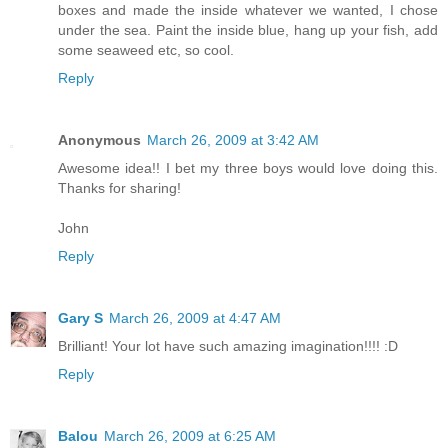
boxes and made the inside whatever we wanted, I chose
under the sea. Paint the inside blue, hang up your fish, add
some seaweed etc, so cool.
Reply
Anonymous
March 26, 2009 at 3:42 AM
Awesome idea!! I bet my three boys would love doing this.
Thanks for sharing!
John
Reply
Gary S
March 26, 2009 at 4:47 AM
Brilliant! Your lot have such amazing imagination!!!! :D
Reply
Balou
March 26, 2009 at 6:25 AM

◆ **Task brief**:
Using the material above, retype each entry exactly and omit the pictures.

◆ **Result of this exercise**:
boxes and made the inside whatever we wanted, I chose
under the sea. Paint the inside blue, hang up your fish, add
some seaweed etc, so cool.
Reply
Anonymous
March 26, 2009 at 3:42 AM
Awesome idea!! I bet my three boys would love doing this.
Thanks for sharing!
John
Reply
Gary S
March 26, 2009 at 4:47 AM
Brilliant! Your lot have such amazing imagination!!!! :D
Reply
Balou
March 26, 2009 at 6:25 AM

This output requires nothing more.